Pricing was hiked and a covenant was added last week to the $880 million credit backing the buyout of NES Rentals by private equity shop Diamond Castle. Deutsche Bank, Bear Stearns and Bank of America increased pricing by 50 basis points to LIBOR plus 6% on the seven-year, $430 million second lien. The banks also added a maintenance covenant to the second lien, stripping the deal of its covenant-lite status.
A lot of people passed on the deal, one investor said. He explained that he is steering clear of NES even with its "more appropriate" pricing and "nice" new covenant.

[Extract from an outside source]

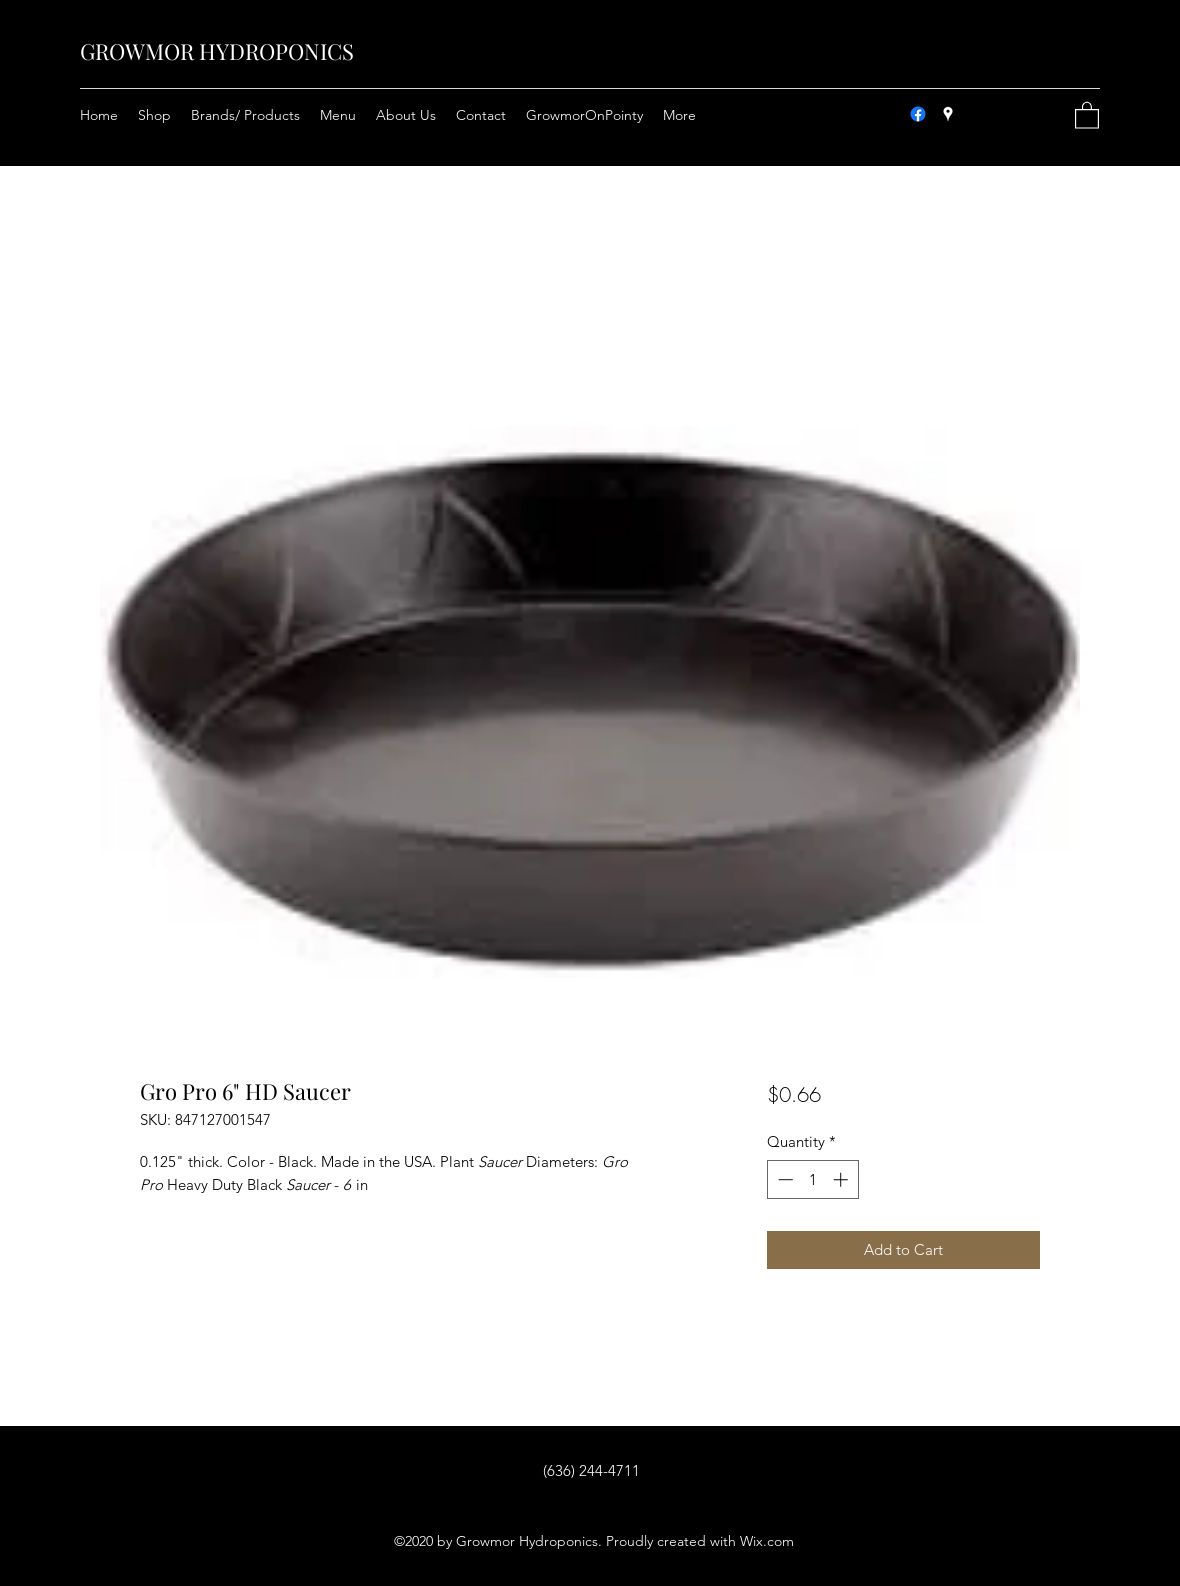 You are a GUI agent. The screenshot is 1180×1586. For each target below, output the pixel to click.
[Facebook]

The banks launched the deal three weeks ago as a $450 million revolver, priced at LIBOR plus 1 3/4%, and a $430 million second lien priced at 5 1/2%. The deal did not have any covenants. Standard & Poor's assigned the second lien a B- rating with a 4 recovery rating, indicating marginal prospects for recovery following repayment of the first lien. Moody's Investors Service assigned a Caa1 rating to the second lien. The deal is expected to close sometime this month.
NES Rentals' board of directors retained Bear Stearns in December 2005 as the exclusive financial advisor to assist in reviewing strategic alternatives. Bank of America is also familiar to the company, leading a $275 million second-lien term loan priced at LIBOR plus 5% in 2004 (LMW, 7/26/2004). A Deutsche Bank banker declined to comment. A Bear Stearns banker did not return calls. A BofA spokeswoman declined comment.